## ACTIVITY
Scan the listing and copy each line where the word "Policía" is present.

Start of DATASET EXTRACT

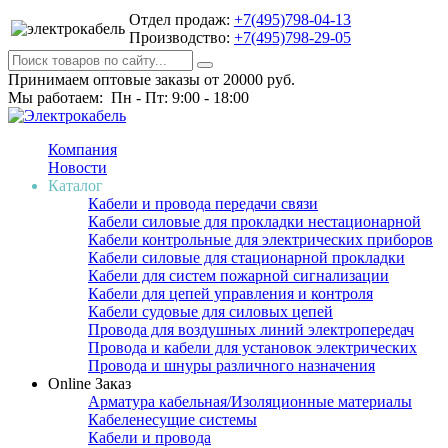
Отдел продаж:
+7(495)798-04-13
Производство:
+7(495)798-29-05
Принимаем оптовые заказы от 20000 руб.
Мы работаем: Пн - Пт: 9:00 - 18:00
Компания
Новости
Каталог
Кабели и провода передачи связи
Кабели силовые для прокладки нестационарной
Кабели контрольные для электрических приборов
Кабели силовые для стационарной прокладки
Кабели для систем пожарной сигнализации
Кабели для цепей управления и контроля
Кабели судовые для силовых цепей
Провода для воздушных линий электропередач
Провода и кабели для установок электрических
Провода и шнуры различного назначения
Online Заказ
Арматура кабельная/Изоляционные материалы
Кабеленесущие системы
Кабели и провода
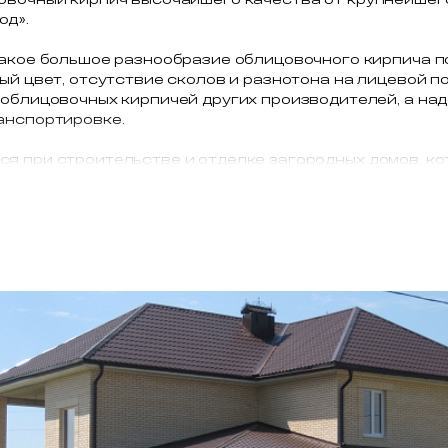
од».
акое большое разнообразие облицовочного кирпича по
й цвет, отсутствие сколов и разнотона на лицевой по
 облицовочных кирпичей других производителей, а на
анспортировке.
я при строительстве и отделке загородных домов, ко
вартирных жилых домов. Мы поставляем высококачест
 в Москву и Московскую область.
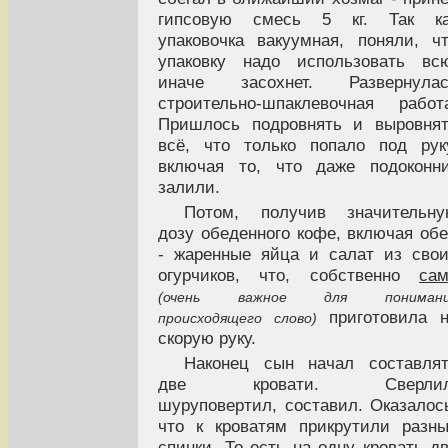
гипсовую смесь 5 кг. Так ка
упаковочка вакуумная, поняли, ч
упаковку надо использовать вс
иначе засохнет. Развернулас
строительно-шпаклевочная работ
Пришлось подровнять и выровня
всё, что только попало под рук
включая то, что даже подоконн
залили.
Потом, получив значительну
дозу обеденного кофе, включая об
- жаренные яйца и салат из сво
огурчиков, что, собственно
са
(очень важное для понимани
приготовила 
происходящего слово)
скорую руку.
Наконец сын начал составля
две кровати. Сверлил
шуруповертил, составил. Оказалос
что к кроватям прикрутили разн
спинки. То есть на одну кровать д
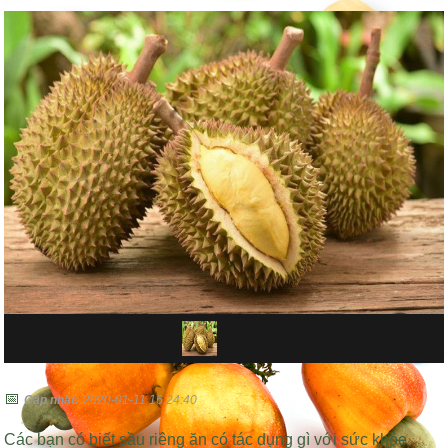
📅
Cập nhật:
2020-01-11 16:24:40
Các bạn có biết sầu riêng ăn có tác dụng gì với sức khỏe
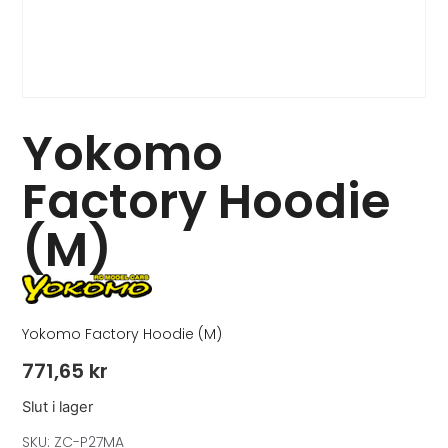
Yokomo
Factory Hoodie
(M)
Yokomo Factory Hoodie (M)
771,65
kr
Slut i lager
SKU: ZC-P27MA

End of DATASET EXTRACT
Start of DATASET EXTRACT

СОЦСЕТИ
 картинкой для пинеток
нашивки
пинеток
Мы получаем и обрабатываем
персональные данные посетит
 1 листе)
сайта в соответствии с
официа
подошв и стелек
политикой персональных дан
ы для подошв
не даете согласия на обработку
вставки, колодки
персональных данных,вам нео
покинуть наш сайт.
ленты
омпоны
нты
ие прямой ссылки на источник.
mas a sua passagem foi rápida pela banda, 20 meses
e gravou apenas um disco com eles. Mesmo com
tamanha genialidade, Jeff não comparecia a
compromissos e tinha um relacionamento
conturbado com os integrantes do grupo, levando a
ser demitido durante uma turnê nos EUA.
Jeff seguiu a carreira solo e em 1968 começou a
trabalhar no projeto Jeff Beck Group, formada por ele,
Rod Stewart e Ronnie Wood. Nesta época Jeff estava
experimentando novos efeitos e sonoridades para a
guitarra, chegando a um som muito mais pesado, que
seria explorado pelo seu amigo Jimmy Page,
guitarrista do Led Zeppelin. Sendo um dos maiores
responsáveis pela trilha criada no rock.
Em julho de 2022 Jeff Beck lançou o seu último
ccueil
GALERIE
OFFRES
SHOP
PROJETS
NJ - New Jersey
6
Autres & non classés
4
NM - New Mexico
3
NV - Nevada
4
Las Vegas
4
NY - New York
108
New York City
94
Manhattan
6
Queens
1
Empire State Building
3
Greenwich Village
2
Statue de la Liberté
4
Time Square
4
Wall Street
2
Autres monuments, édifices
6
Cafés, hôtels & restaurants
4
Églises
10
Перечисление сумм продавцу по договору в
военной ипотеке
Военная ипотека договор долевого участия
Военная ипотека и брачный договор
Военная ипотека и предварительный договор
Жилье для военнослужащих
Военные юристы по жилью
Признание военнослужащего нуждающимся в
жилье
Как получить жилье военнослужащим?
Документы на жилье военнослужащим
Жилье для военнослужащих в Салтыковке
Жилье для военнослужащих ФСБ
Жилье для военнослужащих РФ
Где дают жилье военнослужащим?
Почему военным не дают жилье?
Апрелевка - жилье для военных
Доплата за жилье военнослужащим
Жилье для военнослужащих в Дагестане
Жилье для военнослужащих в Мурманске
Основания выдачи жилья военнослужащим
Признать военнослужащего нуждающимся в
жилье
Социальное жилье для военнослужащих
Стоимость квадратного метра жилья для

End of DATASET EXTRACT
Start of DATASET EXTRACT

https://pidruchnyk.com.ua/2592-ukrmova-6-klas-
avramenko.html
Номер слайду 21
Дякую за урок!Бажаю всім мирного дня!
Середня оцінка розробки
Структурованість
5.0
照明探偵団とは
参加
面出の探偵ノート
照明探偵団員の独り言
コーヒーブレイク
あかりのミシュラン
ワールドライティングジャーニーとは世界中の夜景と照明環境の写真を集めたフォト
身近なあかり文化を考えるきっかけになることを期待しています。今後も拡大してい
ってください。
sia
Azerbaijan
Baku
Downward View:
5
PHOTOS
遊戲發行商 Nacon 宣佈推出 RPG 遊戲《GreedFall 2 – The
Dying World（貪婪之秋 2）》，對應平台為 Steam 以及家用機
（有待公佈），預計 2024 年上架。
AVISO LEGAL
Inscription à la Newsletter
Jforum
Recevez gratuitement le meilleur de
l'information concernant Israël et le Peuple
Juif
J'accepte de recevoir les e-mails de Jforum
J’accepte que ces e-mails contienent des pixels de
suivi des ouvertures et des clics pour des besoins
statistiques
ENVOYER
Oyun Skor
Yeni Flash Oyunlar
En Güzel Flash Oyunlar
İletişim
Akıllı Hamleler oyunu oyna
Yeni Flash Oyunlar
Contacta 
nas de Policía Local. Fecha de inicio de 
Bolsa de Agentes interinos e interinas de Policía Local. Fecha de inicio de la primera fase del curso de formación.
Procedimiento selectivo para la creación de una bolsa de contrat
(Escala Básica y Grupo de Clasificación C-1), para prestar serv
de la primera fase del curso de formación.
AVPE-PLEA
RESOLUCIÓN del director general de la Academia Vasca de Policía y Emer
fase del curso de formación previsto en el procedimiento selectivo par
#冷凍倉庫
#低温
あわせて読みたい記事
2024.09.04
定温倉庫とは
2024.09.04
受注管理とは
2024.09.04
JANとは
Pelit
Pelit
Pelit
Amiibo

End of DATASET EXTRACT

## EXERCISE ANSWER
nas de Policía Local. Fecha de inicio de 
Bolsa de Agentes interinos e interinas de Policía Local. Fecha de inicio de la primera fase del curso de formación.
RESOLUCIÓN del director general de la Academia Vasca de Policía y Emer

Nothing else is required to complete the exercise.